### What to do
Write out every line exactly, from the first line of the records below through the line that contains "Financieros y Administrativos el".

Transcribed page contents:
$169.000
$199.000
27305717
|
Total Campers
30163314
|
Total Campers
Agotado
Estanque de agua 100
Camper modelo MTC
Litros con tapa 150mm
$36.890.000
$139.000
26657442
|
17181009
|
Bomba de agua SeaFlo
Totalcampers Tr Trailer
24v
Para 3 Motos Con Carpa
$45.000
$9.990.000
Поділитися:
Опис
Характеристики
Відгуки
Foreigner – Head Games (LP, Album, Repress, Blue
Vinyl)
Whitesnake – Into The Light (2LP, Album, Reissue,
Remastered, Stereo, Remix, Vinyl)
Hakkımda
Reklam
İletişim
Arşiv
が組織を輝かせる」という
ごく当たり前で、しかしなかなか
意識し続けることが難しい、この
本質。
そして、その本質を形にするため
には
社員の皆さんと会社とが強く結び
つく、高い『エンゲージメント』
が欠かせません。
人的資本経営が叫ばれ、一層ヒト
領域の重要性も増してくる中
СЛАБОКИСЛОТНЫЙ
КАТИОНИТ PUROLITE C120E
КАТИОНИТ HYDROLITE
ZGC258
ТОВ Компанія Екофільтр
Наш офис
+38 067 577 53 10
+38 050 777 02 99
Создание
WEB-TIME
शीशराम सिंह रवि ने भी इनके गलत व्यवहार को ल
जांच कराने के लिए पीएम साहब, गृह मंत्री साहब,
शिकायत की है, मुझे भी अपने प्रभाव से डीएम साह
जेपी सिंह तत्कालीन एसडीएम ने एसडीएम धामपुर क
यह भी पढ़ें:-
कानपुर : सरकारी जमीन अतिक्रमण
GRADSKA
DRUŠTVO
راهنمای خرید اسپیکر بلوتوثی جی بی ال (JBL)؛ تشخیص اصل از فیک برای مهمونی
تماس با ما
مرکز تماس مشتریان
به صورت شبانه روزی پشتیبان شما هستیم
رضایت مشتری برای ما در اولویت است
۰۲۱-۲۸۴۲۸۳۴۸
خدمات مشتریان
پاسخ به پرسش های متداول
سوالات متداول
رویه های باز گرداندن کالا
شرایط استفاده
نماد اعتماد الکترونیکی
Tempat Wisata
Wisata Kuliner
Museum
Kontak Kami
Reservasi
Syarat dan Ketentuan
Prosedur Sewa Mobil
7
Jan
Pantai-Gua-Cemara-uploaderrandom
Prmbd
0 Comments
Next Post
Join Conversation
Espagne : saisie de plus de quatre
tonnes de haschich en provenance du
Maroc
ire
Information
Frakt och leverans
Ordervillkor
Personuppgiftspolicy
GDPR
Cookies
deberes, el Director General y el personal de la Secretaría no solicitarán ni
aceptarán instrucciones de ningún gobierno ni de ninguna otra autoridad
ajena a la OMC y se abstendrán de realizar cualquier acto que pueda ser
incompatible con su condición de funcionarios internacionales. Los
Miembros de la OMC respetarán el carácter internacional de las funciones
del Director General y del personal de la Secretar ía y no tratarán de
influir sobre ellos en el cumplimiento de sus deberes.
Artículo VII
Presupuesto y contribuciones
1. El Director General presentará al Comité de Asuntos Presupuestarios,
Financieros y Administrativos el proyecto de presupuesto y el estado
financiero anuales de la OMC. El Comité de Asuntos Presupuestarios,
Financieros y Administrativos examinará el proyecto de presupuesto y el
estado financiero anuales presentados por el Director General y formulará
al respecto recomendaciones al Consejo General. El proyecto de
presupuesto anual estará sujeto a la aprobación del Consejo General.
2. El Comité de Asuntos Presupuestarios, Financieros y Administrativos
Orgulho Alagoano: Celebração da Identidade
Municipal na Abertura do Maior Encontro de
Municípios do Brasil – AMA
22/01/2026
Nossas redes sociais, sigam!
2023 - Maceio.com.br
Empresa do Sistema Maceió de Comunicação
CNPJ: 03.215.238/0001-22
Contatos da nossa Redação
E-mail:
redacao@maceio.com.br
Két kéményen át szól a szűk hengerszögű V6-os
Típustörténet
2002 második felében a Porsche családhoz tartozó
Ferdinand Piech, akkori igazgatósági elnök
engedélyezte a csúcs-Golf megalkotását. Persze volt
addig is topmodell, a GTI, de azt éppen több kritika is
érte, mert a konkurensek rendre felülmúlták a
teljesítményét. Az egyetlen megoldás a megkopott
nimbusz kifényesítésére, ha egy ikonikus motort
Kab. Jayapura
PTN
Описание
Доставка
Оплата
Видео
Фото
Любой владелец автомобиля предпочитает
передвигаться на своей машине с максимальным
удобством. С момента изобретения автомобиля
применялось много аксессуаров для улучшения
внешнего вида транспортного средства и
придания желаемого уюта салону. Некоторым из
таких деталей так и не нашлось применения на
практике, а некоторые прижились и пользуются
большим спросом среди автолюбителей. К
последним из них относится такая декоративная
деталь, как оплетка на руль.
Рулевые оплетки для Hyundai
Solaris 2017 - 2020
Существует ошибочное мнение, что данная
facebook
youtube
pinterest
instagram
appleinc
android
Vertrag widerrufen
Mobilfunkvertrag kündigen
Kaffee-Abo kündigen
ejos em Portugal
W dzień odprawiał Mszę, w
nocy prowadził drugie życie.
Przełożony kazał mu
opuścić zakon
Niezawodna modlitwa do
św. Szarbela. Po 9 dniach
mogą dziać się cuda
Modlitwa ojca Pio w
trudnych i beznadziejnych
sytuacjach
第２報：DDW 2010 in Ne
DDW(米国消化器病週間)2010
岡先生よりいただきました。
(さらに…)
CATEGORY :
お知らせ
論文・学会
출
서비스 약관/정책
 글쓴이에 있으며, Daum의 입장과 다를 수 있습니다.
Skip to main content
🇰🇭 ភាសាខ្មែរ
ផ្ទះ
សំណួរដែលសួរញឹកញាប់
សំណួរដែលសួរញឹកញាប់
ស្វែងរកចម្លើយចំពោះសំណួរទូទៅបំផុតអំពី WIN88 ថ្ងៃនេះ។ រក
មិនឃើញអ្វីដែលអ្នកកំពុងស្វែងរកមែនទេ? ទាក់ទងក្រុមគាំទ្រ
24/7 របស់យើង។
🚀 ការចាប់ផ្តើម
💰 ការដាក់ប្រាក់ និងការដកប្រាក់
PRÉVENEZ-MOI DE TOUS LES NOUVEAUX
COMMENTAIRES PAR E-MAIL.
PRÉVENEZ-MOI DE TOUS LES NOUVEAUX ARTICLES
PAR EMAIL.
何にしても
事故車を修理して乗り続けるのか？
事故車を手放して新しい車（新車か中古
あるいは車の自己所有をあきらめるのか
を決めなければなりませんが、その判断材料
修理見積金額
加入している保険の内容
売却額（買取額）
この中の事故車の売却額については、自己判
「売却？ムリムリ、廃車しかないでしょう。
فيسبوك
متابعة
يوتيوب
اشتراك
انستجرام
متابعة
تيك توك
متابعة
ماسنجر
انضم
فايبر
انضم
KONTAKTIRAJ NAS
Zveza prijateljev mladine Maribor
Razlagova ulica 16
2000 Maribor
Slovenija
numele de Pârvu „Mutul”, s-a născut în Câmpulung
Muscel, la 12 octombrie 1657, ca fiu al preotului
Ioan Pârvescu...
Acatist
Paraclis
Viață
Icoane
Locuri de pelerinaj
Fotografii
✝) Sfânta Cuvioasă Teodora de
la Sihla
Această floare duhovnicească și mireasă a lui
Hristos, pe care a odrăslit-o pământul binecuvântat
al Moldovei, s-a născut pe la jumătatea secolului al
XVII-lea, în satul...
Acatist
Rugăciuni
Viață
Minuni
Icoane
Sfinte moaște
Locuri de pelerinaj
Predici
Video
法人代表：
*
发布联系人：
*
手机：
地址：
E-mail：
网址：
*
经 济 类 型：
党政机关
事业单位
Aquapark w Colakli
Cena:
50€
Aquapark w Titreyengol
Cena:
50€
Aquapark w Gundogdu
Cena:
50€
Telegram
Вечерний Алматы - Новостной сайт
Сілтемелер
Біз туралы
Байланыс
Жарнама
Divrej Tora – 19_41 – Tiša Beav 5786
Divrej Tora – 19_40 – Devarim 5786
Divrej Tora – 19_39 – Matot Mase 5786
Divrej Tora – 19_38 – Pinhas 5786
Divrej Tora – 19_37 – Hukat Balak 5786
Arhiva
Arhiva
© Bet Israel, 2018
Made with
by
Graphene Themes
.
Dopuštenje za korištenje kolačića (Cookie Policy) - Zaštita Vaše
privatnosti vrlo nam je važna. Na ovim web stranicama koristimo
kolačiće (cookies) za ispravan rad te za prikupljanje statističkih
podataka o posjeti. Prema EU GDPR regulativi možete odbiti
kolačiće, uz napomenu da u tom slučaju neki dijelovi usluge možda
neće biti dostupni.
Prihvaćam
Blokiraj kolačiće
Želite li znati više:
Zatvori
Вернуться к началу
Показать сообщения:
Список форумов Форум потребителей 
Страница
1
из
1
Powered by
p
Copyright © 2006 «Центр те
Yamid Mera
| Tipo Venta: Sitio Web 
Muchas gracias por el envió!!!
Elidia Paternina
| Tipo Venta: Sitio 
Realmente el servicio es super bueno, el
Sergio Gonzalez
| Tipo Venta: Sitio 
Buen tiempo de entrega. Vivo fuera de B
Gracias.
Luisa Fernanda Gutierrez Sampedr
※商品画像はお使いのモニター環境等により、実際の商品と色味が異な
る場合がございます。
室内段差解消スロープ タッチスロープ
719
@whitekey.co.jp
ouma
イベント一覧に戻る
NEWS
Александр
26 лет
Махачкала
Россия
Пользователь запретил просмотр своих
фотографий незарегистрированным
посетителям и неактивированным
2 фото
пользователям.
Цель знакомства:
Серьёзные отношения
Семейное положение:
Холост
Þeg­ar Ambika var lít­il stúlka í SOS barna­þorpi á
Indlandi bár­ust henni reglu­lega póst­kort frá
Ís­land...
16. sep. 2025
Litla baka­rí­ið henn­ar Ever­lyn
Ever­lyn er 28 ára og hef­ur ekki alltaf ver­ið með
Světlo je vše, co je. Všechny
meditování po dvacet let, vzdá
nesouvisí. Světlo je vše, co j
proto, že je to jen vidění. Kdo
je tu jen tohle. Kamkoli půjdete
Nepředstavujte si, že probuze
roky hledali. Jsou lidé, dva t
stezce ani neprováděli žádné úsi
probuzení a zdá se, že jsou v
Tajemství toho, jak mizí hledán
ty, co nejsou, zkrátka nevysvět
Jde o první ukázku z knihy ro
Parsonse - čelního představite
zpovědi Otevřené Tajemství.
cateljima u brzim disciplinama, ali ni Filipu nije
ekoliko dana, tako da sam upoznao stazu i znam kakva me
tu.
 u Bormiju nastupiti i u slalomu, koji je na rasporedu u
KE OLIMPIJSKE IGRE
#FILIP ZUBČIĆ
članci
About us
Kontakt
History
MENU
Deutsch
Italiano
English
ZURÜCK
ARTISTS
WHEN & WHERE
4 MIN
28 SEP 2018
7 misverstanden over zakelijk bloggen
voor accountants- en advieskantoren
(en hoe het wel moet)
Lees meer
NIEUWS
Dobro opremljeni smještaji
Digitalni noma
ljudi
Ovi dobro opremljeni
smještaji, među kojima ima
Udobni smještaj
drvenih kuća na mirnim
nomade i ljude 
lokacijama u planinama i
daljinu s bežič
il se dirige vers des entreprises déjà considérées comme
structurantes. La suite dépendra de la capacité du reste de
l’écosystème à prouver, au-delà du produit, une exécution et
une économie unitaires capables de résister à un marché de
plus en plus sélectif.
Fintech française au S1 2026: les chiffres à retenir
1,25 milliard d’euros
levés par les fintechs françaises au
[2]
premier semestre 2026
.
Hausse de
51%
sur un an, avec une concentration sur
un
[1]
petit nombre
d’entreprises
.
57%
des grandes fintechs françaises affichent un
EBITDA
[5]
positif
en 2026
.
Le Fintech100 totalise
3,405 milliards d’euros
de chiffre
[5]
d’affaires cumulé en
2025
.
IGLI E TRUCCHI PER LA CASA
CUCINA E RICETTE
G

### Result
$169.000
$199.000
27305717
|
Total Campers
30163314
|
Total Campers
Agotado
Estanque de agua 100
Camper modelo MTC
Litros con tapa 150mm
$36.890.000
$139.000
26657442
|
17181009
|
Bomba de agua SeaFlo
Totalcampers Tr Trailer
24v
Para 3 Motos Con Carpa
$45.000
$9.990.000
Поділитися:
Опис
Характеристики
Відгуки
Foreigner – Head Games (LP, Album, Repress, Blue
Vinyl)
Whitesnake – Into The Light (2LP, Album, Reissue,
Remastered, Stereo, Remix, Vinyl)
Hakkımda
Reklam
İletişim
Arşiv
が組織を輝かせる」という
ごく当たり前で、しかしなかなか
意識し続けることが難しい、この
本質。
そして、その本質を形にするため
には
社員の皆さんと会社とが強く結び
つく、高い『エンゲージメント』
が欠かせません。
人的資本経営が叫ばれ、一層ヒト
領域の重要性も増してくる中
СЛАБОКИСЛОТНЫЙ
КАТИОНИТ PUROLITE C120E
КАТИОНИТ HYDROLITE
ZGC258
ТОВ Компанія Екофільтр
Наш офис
+38 067 577 53 10
+38 050 777 02 99
Создание
WEB-TIME
शीशराम सिंह रवि ने भी इनके गलत व्यवहार को ल
जांच कराने के लिए पीएम साहब, गृह मंत्री साहब,
शिकायत की है, मुझे भी अपने प्रभाव से डीएम साह
जेपी सिंह तत्कालीन एसडीएम ने एसडीएम धामपुर क
यह भी पढ़ें:-
कानपुर : सरकारी जमीन अतिक्रमण
GRADSKA
DRUŠTVO
راهنمای خرید اسپیکر بلوتوثی جی بی ال (JBL)؛ تشخیص اصل از فیک برای مهمونی
تماس با ما
مرکز تماس مشتریان
به صورت شبانه روزی پشتیبان شما هستیم
رضایت مشتری برای ما در اولویت است
۰۲۱-۲۸۴۲۸۳۴۸
خدمات مشتریان
پاسخ به پرسش های متداول
سوالات متداول
رویه های باز گرداندن کالا
شرایط استفاده
نماد اعتماد الکترونیکی
Tempat Wisata
Wisata Kuliner
Museum
Kontak Kami
Reservasi
Syarat dan Ketentuan
Prosedur Sewa Mobil
7
Jan
Pantai-Gua-Cemara-uploaderrandom
Prmbd
0 Comments
Next Post
Join Conversation
Espagne : saisie de plus de quatre
tonnes de haschich en provenance du
Maroc
ire
Information
Frakt och leverans
Ordervillkor
Personuppgiftspolicy
GDPR
Cookies
deberes, el Director General y el personal de la Secretaría no solicitarán ni
aceptarán instrucciones de ningún gobierno ni de ninguna otra autoridad
ajena a la OMC y se abstendrán de realizar cualquier acto que pueda ser
incompatible con su condición de funcionarios internacionales. Los
Miembros de la OMC respetarán el carácter internacional de las funciones
del Director General y del personal de la Secretar ía y no tratarán de
influir sobre ellos en el cumplimiento de sus deberes.
Artículo VII
Presupuesto y contribuciones
1. El Director General presentará al Comité de Asuntos Presupuestarios,
Financieros y Administrativos el proyecto de presupuesto y el estado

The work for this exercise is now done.